I mention all this by way of sympathizing with Rand Paul, since he seems to be going through a similar episode with his favorite band, Rush—only much, much worse. They're threatening to sue him.
Here's the back story. On election night, at that Bowling Green country club where he held his victory party, the sound system started blaring Rush (to avoid confusion: the Canadian prog-rockers, not Limbaugh). For some reason, I found this hilarious. Maybe it was because I was a HUGE Rush fan as a high school freshman, worshiped their drummer, Neil Peart, and went and saw them—chaperoned by my friend's dad—at the Hartford Civic Center. I even had one of those sweet three-quarter-length-sleeved black concert T-shirts, which I wore with earnest pride just about every day. I was not popular with the ladies.

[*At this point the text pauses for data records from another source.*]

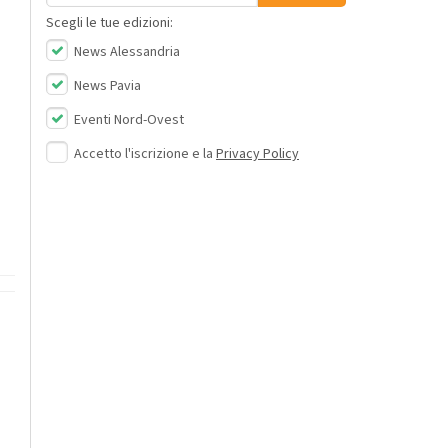
Scegli le tue edizioni:
News Alessandria
News Pavia
Eventi Nord-Ovest
Accetto l'iscrizione e la
Privacy Policy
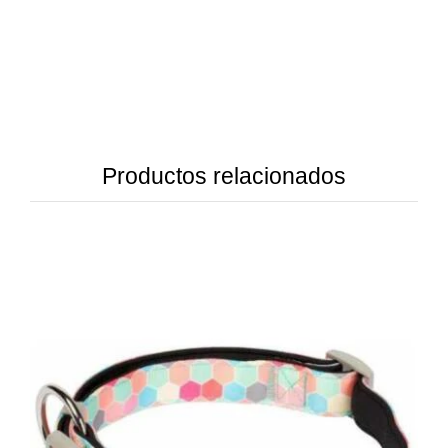
Productos relacionados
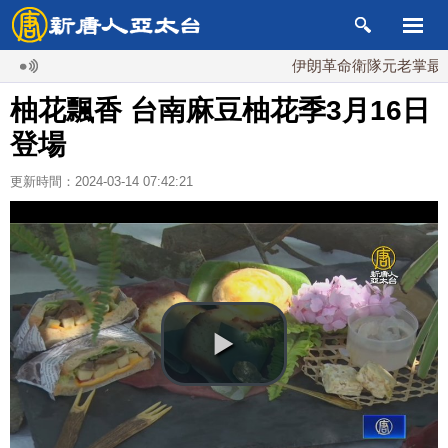
伊朗革命衛隊元老掌最高國
柚花飄香 台南麻豆柚花季3月16日
登場
更新時間：2024-03-14 07:42:21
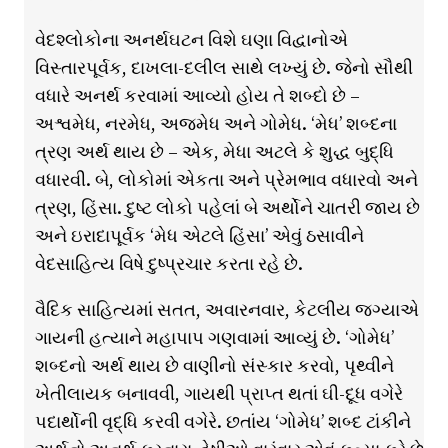
વેદશ્લોકોના અનર્થઘટન વિશે ઘણા વિદ્વાનોએ
વિસ્તારપૂર્વક, દાખલા-દલીલ સાથે લખ્યું છે. જેનો સૌથી
વધારે અનર્થ કરવામાં આવ્યો હોય તે શબ્દો છે –
અશ્વમેધ, નરમેધ, અજમેધ અને ગોમેધ. ‘મેધ’ શબ્દના
ત્રણ અર્થ થાય છે – એક, મેધા અટલે કે શુદ્ધ બુદ્ધિ
વધારવી. બે, લોકોમાં એકતા અને પ્રેમભાવ વધારવો અને
ત્રણ, હિંસા. દુષ્ટ લોકો પહેલાં બે અર્થોને ચાતરી જાય છે
અને ઇરાદાપૂર્વક ‘મેધ એટલે હિંસા’ એવું ઠસાવીને
વેદસાહિત્ય વિષે દુષ્પ્રચાર કરતા રહે છે.
વૈદિક સાહિત્યમાં સતત, અવારનવાર, કેટલીય જગ્યાએ
ગાયની હત્યાને મહાપાપ ગણવામાં આવ્યું છે. ‘ગોમેધ’
શબ્દનો અર્થ થાય છે વાણીનો સંસ્કાર કરવો, પૃથ્વીને
ખેતીલાયક બનાવવી, ગાયથી પ્રાપ્ત થતાં ઘી-દૂધ વગેરે
પદાર્થોની વૃદ્ધિ કરવી વગેરે. છતાંય ‘ગોમેધ’ શબ્દ ટાંકીને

Anyway, maybe it's because I don't associate Republicans with hipness or musical taste that extends beyond Andy Williams—and, come to think of it, Rush is probably the last band on the planet I'd expect any politician to like, but especially a Republican because...well, because they're Rush, and the mental image of a Rush fan hews pretty closely to Beavis and Butthead (BTW, that is not a cheap punchline: Beavis and Butthead did a whole episode in 1994 on Rush's "Stick it Out" video)—but I was suddenly consumed by the hilarity of it all (I was operating on very little sleep) and started Tweeting that Rand Paul was listening to Rush, and that went viral, and so I huddled with Perry Bacon of the WashPost and a friendly Paul staffer to try and figure out what Rush song was playing—freshman year was a long time ago—and it turned out that it was "The Spirit of the Radio" and so I Tweeted that, too. Then a bunch of readers Tweeted back that the members of Rush were well-known libertarians and that the album 2112 was actually an homage to Ayn Rand, which made the whole thing even stranger and funnier.

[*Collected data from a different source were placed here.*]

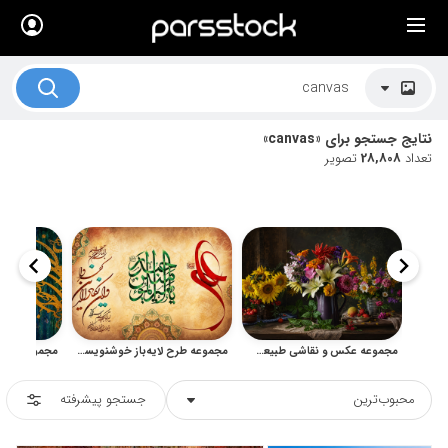
×
لیست قیمت ها
کاربرد تصاویر
نتایج جستجو برای «canvas»
موضوعات تصاویر
تعداد
28,808
تصویر
دکوراسیون و فضاها
هنرمندان ایرانی
کسب درآمد از فروش تصاویر
021 28428845
تماس با ما
مجموعه عکس و نقاشی طبیعت بی‌جان گل و گلدان
مجموعه طرح لایه‌باز خوشنویسی و تایپوگرافی اسلامی
بلاگ پارس استاک
محبوب‌ترین
جستجو پیشرفته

Fast forward to last week. News breaks that Rush's lawyers have issued some sort of threat or injunction forcing Rand Paul to stop playing their music at his rallies and campaign events. Feeling that I pretty much own the Rush/Rand Paul beat—and, truth be told, being kind of a sarcastic jerk and also hard up for a blog post—I published this item about how "Rush Hates Rand Paul." Cheap and easy, and it allowed me to justify spending a half hour on YouTube watching "Tom Sawyer" videos.